* _PROMPT_: Begin your copy at the line with "올리브영, 팝업스토어 등 유동 인구가 많은 매장에" in the records below and end it at the line with "idad de los", restating each line word for word; omit the pictures.
##### DATA SHOWN #####
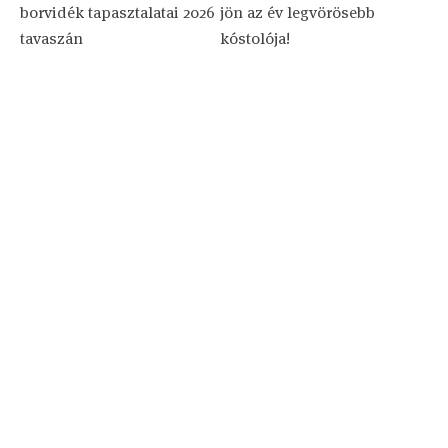
borvidék tapasztalatai 2026
jön az év legvörösebb
tavaszán
kóstolója!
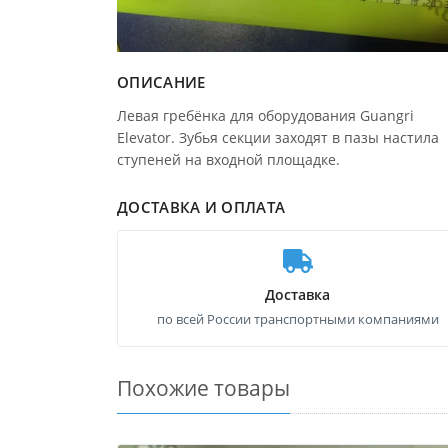
ОПИСАНИЕ
Левая гребёнка для оборудования Guangri
Elevator. Зубья секции заходят в пазы настила
ступеней на входной площадке.
ДОСТАВКА И ОПЛАТА
Доставка
по всей России транспортными компаниями
Похожие товары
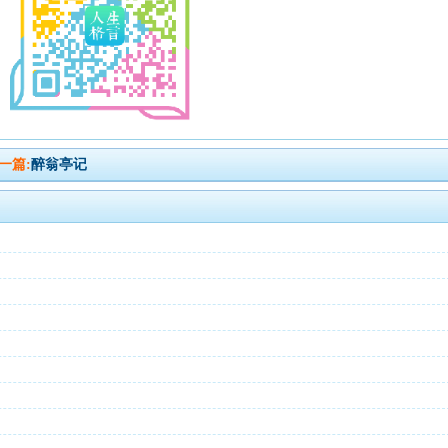
一篇:
醉翁亭记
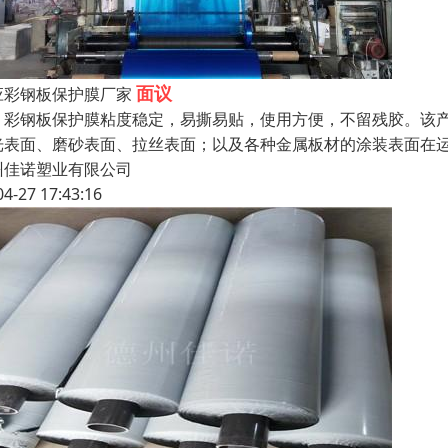
面议
应彩钢板保护膜厂家
钢板保护膜粘度稳定，易撕易贴，使用方便，不留残胶。该产
光表面、磨砂表面、拉丝表面；以及各种金属板材的涂装表面在
州佳诺塑业有限公司
04-27 17:43:16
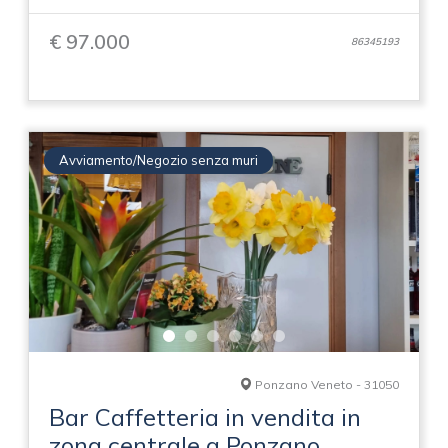
€ 97.000
86345193
Avviamento/Negozio senza muri
Ponzano Veneto - 31050
Bar Caffetteria in vendita in
zona centrale a Ponzano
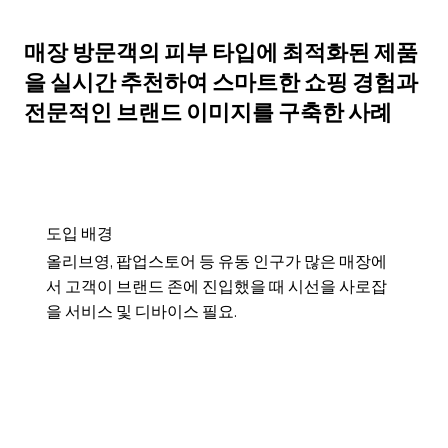
매장 방문객의 피부 타입에 최적화된 제품
을 실시간 추천하여 스마트한 쇼핑 경험과
전문적인 브랜드 이미지를 구축한 사례
​도입 배경
올리브영, 팝업스토어 등 유동 인구가 많은 매장에
서 고객이 브랜드 존에 진입했을 때 시선을 사로잡
을 서비스 및 디바이스 필요.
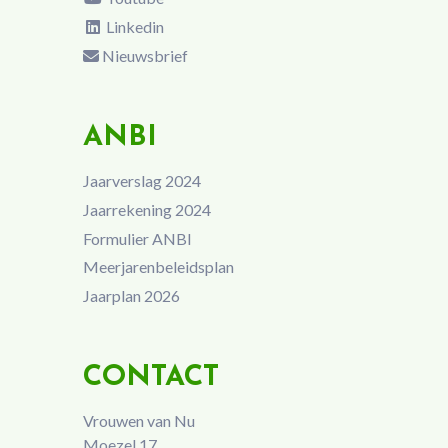
Linkedin
Nieuwsbrief
ANBI
Jaarverslag 2024
Jaarrekening 2024
Formulier ANBI
Meerjarenbeleidsplan
Jaarplan 2026
CONTACT
Vrouwen van Nu
Moezel 17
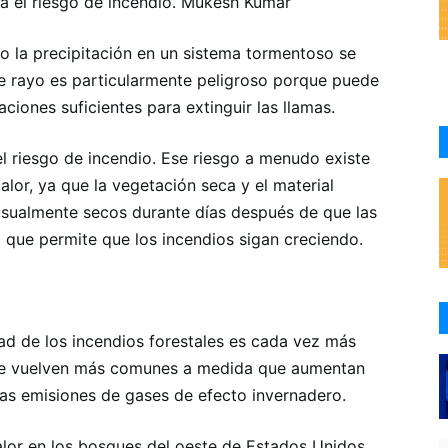
ta el riesgo de incendio. Mukesh Kumar
 la precipitación en un sistema tormentoso se
 de rayo es particularmente peligroso porque puede
ciones suficientes para extinguir las llamas.
l riesgo de incendio. Ese riesgo a menudo existe
lor, ya que la vegetación seca y el material
usualmente secos durante días después de que las
o que permite que los incendios sigan creciendo.
idad de los incendios forestales es cada vez más
 se vuelven más comunes a medida que aumentan
las emisiones de gases de efecto invernadero.
alor en los bosques del oeste de Estados Unidos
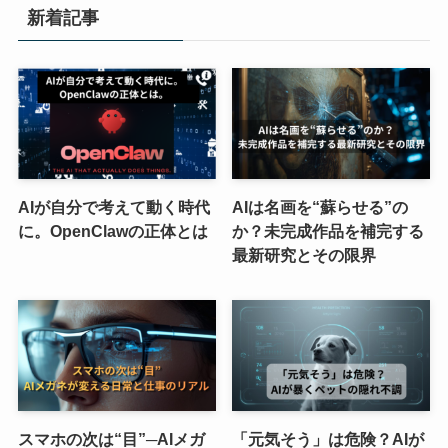
新着記事
AIが自分で考えて動く時代
AIは名画を“蘇らせる”の
に。OpenClawの正体とは
か？未完成作品を補完する
最新研究とその限界
スマホの次は“目”─AIメガ
「元気そう」は危険？AIが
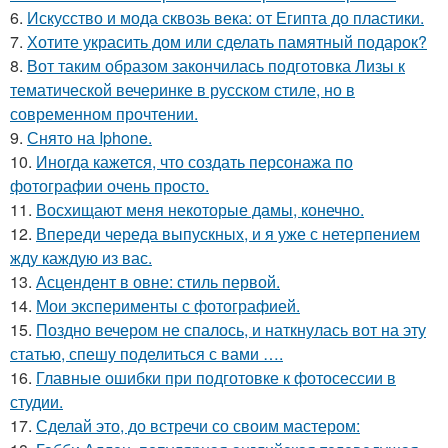
6.
Искусство и мода сквозь века: от Египта до пластики.
7.
Хотите украсить дом или сделать памятный подарок?
8.
Вот таким образом закончилась подготовка Лизы к
тематической вечеринке в русском стиле, но в
современном прочтении.
9.
Снято на Iphone.
10.
Иногда кажется, что создать персонажа по
фотографии очень просто.
11.
Восхищают меня некоторые дамы, конечно.
12.
Впереди череда выпускных, и я уже с нетерпением
жду каждую из вас.
13.
Асцендент в овне: стиль первой.
14.
Мои эксперименты с фотографией.
15.
Поздно вечером не спалось, и наткнулась вот на эту
статью, спешу поделиться с вами ….
16.
Главные ошибки при подготовке к фотосессии в
студии.
17.
Сделай это, до встречи со своим мастером:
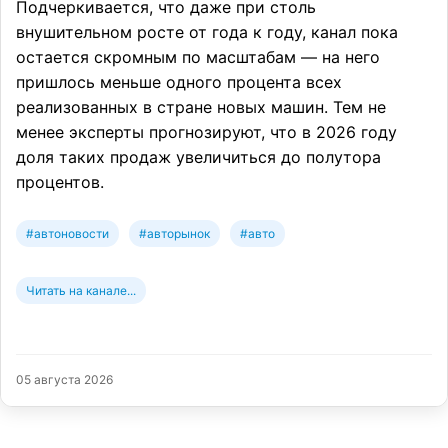
Подчеркивается, что даже при столь
внушительном росте от года к году, канал пока
остается скромным по масштабам — на него
пришлось меньше одного процента всех
реализованных в стране новых машин. Тем не
менее эксперты прогнозируют, что в 2026 году
доля таких продаж увеличиться до полутора
процентов.
#автоновости
#авторынок
#авто
Читать на канале...
05 августа 2026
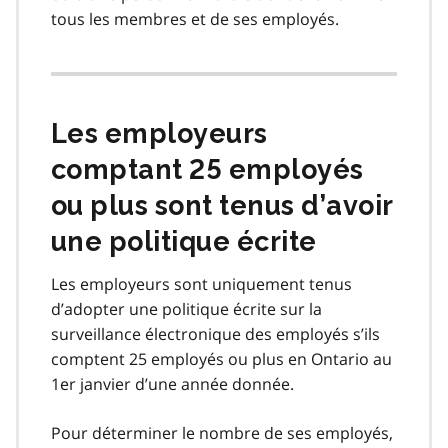
tous les membres et de ses employés.
Les employeurs
comptant 25 employés
ou plus sont tenus d’avoir
une politique écrite
Les employeurs sont uniquement tenus
d’adopter une politique écrite sur la
surveillance électronique des employés s’ils
comptent 25 employés ou plus en Ontario au
1er janvier d’une année donnée.
Pour déterminer le nombre de ses employés,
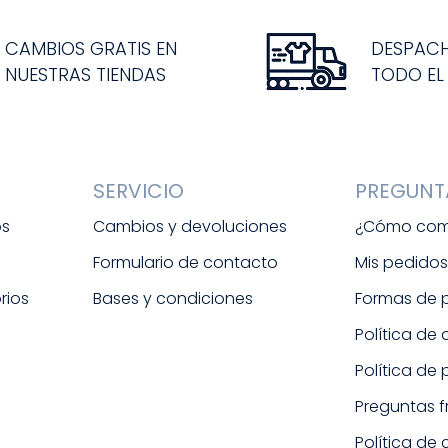
CAMBIOS GRATIS EN
DESPAC
NUESTRAS TIENDAS
TODO EL
SERVICIO
PREGUNT
os
Cambios y devoluciones
¿Cómo com
Formulario de contacto
Mis pedido
rios
Bases y condiciones
Formas de
Política de
Política de
Preguntas 
Política de 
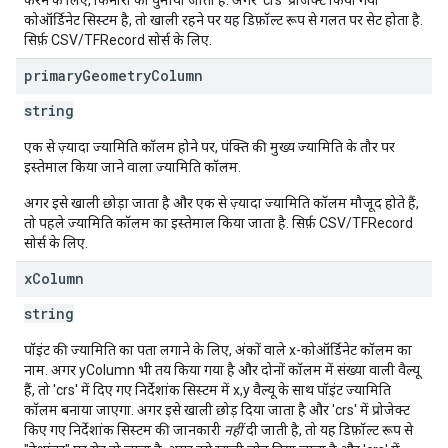
करने के लिए, किनारों को घुमाया जाता है. अगर 'crs' प्रोजेक्ट किया गया
कोऑर्डिनेट सिस्टम है, तो खाली रहने पर यह डिफ़ॉल्ट रूप से गलत पर सेट होता है.
सिर्फ़ CSV/TFRecord सोर्स के लिए.
primary
Geometry
Column
string
एक से ज़्यादा ज्यामिति कॉलम होने पर, पंक्ति की मुख्य ज्यामिति के तौर पर
इस्तेमाल किया जाने वाला ज्यामिति कॉलम.
अगर इसे खाली छोड़ा जाता है और एक से ज़्यादा ज्यामिति कॉलम मौजूद होते हैं,
तो पहले ज्यामिति कॉलम का इस्तेमाल किया जाता है. सिर्फ़ CSV/TFRecord
सोर्स के लिए.
x
Column
string
पॉइंट की ज्यामिति का पता लगाने के लिए, अंकों वाले x-कोऑर्डिनेट कॉलम का
नाम. अगर yColumn भी तय किया गया है और दोनों कॉलम में संख्या वाली वैल्यू
हैं, तो 'crs' में दिए गए निर्देशांक सिस्टम में x,y वैल्यू के साथ पॉइंट ज्यामिति
कॉलम बनाया जाएगा. अगर इसे खाली छोड़ दिया जाता है और 'crs' में प्रोजेक्ट
किए गए निर्देशांक सिस्टम की जानकारी
नहीं
दी जाती है, तो यह डिफ़ॉल्ट रूप से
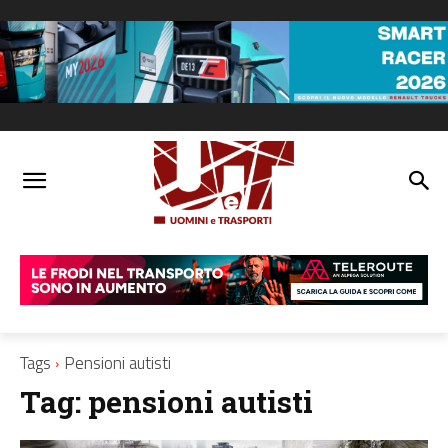
Tags
Pensioni autisti
Tag:
pensioni autisti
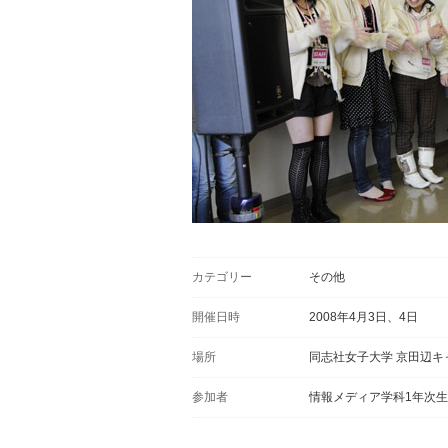
カテゴリー
その他
開催日時
2008年4月3日、4日
場所
同志社女子大学 京田辺キ
参加者
情報メディア学科1年次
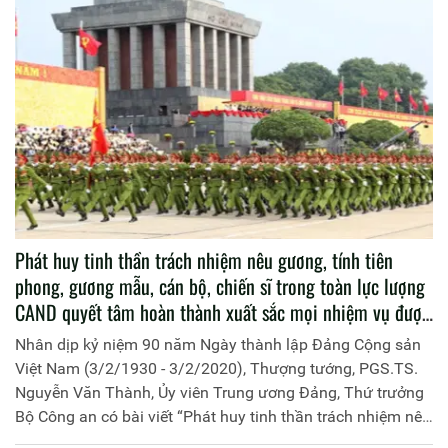
Phát huy tinh thần trách nhiệm nêu gương, tính tiên
phong, gương mẫu, cán bộ, chiến sĩ trong toàn lực lượng
CAND quyết tâm hoàn thành xuất sắc mọi nhiệm vụ được
Đảng và Nhân dân giao phó
Nhân dịp kỷ niệm 90 năm Ngày thành lập Đảng Cộng sản
Việt Nam (3/2/1930 - 3/2/2020), Thượng tướng, PGS.TS.
Nguyễn Văn Thành, Ủy viên Trung ương Đảng, Thứ trưởng
Bộ Công an có bài viết “Phát huy tinh thần trách nhiệm nêu
gương, tính tiên phong, gương mẫu, cán bộ, chiến sĩ trong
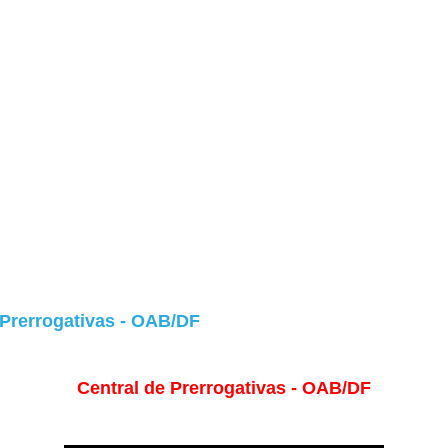
 Prerrogativas - OAB/DF
Central de Prerrogativas - OAB/DF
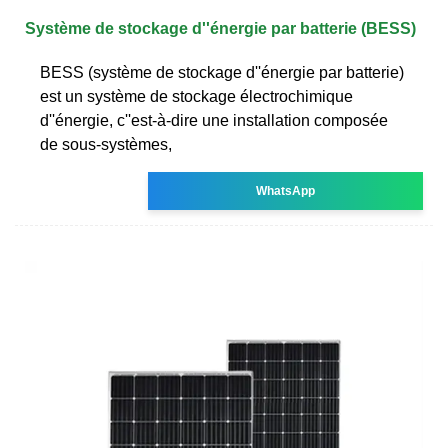
Système de stockage d''énergie par batterie (BESS)
BESS (système de stockage d''énergie par batterie)
est un système de stockage électrochimique
d''énergie, c''est-à-dire une installation composée
de sous-systèmes,
WhatsApp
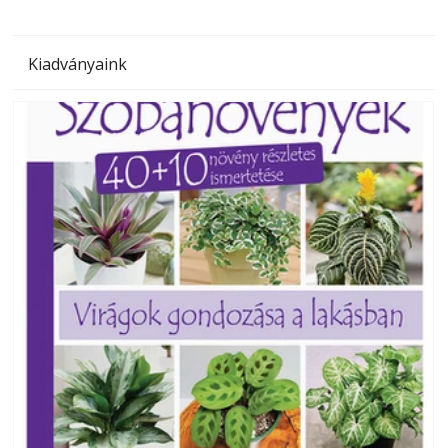
Kiadványaink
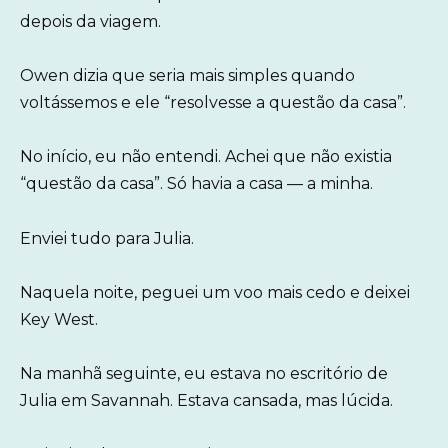
depois da viagem.
Owen dizia que seria mais simples quando
voltássemos e ele “resolvesse a questão da casa”.
No início, eu não entendi. Achei que não existia
“questão da casa”. Só havia a casa — a minha.
Enviei tudo para Julia.
Naquela noite, peguei um voo mais cedo e deixei
Key West.
Na manhã seguinte, eu estava no escritório de
Julia em Savannah. Estava cansada, mas lúcida.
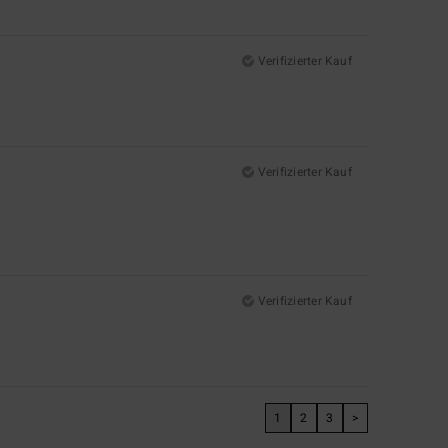
Verifizierter Kauf
Verifizierter Kauf
Verifizierter Kauf
1
2
3
>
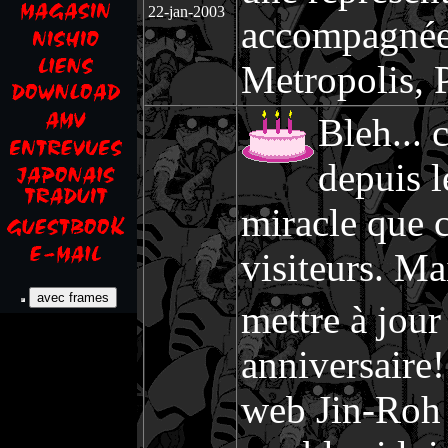
22-jan-2003
accompagnée 
Metropolis, P
Bleh... 
depuis l
miracle que c
visiteurs. Ma
mettre à jour
anniversaire!
web Jin-Roh 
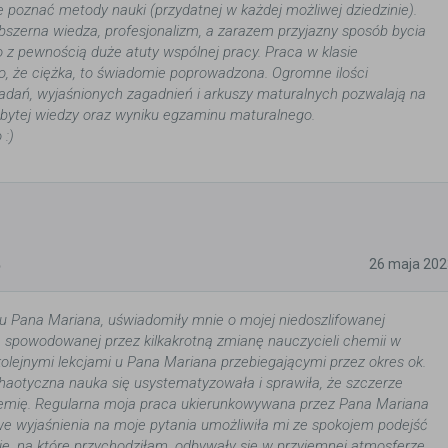
że poznać metody nauki (przydatnej w każdej możliwej dziedzinie).
szerna wiedza, profesjonalizm, a zarazem przyjazny sposób bycia
 z pewnością duże atuty wspólnej pracy. Praca w klasie
, że ciężka, to świadomie poprowadzona. Ogromne ilości
adań, wyjaśnionych zagadnień i arkuszy maturalnych pozwalają na
abytej wiedzy oraz wyniku egzaminu maturalnego.
 :)
5
26 maja 202
 u Pana Mariana, uświadomiły mnie o mojej niedoszlifowanej
, spowodowanej przez kilkakrotną zmianę nauczycieli chemii w
kolejnymi lekcjami u Pana Mariana przebiegającymi przez okres ok.
chaotyczna nauka się usystematyzowała i sprawiła, że szczerze
mię. Regularna moja praca ukierunkowywana przez Pana Mariana
e wyjaśnienia na moje pytania umożliwiła mi ze spokojem podejść
je, na które przychodziłam, odbywały się w przyjemnej atmosferze,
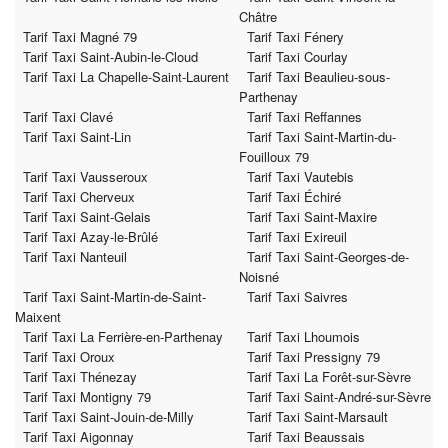
Châtre
Tarif Taxi Magné 79
Tarif Taxi Fénery
Tarif Taxi Saint-Aubin-le-Cloud
Tarif Taxi Courlay
Tarif Taxi La Chapelle-Saint-Laurent
Tarif Taxi Beaulieu-sous-
Parthenay
Tarif Taxi Clavé
Tarif Taxi Reffannes
Tarif Taxi Saint-Lin
Tarif Taxi Saint-Martin-du-
Fouilloux 79
Tarif Taxi Vausseroux
Tarif Taxi Vautebis
Tarif Taxi Cherveux
Tarif Taxi Échiré
Tarif Taxi Saint-Gelais
Tarif Taxi Saint-Maxire
Tarif Taxi Azay-le-Brûlé
Tarif Taxi Exireuil
Tarif Taxi Nanteuil
Tarif Taxi Saint-Georges-de-
Noisné
Tarif Taxi Saint-Martin-de-Saint-
Tarif Taxi Saivres
Maixent
Tarif Taxi La Ferrière-en-Parthenay
Tarif Taxi Lhoumois
Tarif Taxi Oroux
Tarif Taxi Pressigny 79
Tarif Taxi Thénezay
Tarif Taxi La Forêt-sur-Sèvre
Tarif Taxi Montigny 79
Tarif Taxi Saint-André-sur-Sèvre
Tarif Taxi Saint-Jouin-de-Milly
Tarif Taxi Saint-Marsault
Tarif Taxi Aigonnay
Tarif Taxi Beaussais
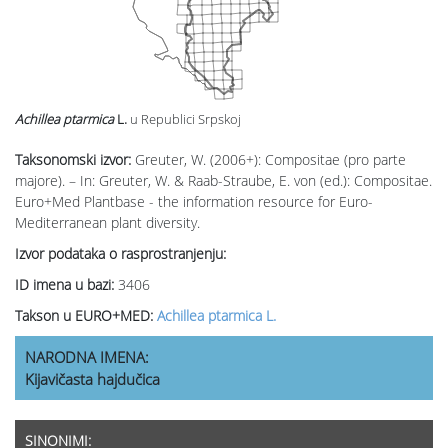
Achillea ptarmica
L.
u Republici Srpskoj
Taksonomski izvor:
Greuter, W. (2006+): Compositae (pro parte
majore). – In: Greuter, W. & Raab-Straube, E. von (ed.): Compositae.
Euro+Med Plantbase - the information resource for Euro-
Mediterranean plant diversity.
Izvor podataka o rasprostranjenju:
ID imena u bazi:
3406
Takson u EURO+MED:
Achillea ptarmica L.
NARODNA IMENA:
Kijavičasta hajdučica
SINONIMI:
#####
* _RESULT OF THIS EXERCISE_:
올리브영, 팝업스토어 등 유동 인구가 많은 매장에
서 고객이 브랜드 존에 진입했을 때 시선을 사로잡
을 서비스 및 디바이스 필요.
Linkedin
Nieuwsbrief
ANBI
Jaarverslag 2024
Jaarrekening 2024
Formulier ANBI
Meerjarenbeleidsplan
Jaarplan 2026
CONTACT
Vrouwen van Nu
Moezel 17
ta el riesgo de incendio. Mukesh Kumar
 la precipitación en un sistema tormentoso se
 de rayo es particularmente peligroso porque puede
ciones suficientes para extinguir las llamas.
l riesgo de incendio. Ese riesgo a menudo existe
lor, ya que la vegetación seca y el material
usualmente secos durante días después de que las
o que permite que los incendios sigan creciendo.
idad de los incendios forestales es cada vez más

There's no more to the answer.